И бегут мысли Михеича по необъятной фронтовой шири в поисках сына, родной кровинки. Может быть, потому у него и к Батову появляется какая-то отцовская теплота. И эти чужие молодые люди начинают казаться родными детьми.
Сколько лет прошло, сколько боев минуло! А сколько народу погибло — того и перечислить невозможно. Трудно надеяться на то, что Степан жив. Однако ж и то сказать, сам Михеич с первых месяцев войны — на фронте. Два раза, правда, смерть к нему подбиралась, и в госпитале побывал... Ну, так ведь то сам Михеич — у него опыт с первой мировой войны копится. Оно, конечно, снаряд или мина не разбирают, у кого какой опыт, кто сколько войн прошел и кому сколько лет стукнуло. Но все же опыт — великое дело. Зеленая молодежь и по своей глупости часто погибель себе находит.
Вот же и суди после всего этого — жив Степан или погиб неизвестно где. У кого семьи на месте оставались; тем и письма надежней шли...
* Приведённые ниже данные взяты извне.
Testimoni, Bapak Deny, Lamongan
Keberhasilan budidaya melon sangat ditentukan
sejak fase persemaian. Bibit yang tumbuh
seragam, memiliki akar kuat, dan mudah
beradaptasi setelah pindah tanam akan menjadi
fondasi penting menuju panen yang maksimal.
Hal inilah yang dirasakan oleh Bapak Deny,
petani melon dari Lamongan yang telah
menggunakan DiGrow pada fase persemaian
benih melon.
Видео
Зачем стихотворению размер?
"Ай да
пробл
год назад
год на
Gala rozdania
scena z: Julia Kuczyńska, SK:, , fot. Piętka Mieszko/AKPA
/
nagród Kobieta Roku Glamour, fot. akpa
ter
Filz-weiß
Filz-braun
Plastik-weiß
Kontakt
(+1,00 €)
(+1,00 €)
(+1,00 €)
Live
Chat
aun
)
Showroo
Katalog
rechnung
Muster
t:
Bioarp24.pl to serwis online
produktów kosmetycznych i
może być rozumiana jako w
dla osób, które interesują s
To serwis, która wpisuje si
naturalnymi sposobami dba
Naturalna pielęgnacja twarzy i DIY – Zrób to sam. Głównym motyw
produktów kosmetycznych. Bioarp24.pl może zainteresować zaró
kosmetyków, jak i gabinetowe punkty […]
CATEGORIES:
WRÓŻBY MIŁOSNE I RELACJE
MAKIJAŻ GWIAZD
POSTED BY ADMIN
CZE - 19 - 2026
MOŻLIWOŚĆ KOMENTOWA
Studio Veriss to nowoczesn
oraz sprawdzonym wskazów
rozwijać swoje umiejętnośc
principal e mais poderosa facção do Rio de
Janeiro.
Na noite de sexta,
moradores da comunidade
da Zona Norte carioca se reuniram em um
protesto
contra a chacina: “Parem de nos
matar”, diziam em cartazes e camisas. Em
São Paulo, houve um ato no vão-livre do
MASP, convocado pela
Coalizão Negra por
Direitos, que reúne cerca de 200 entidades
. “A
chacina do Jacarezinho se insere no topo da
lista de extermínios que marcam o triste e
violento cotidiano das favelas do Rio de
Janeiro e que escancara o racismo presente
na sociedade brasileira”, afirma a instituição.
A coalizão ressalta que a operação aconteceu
Внезапно сзади, совсем близко, раздался автомобильный сигнал. Мимо повозки, обогнав ее, проскочил старенький ЗИС с цистерной.
Батов досадует: как не расслышал приближения машины! С ней бы можно очень скоро догнать своих. Ясно, что машина с горючим для танков идет. Но раз прошла одна — может пойти и другая. Следующего такого случая пропускать нельзя.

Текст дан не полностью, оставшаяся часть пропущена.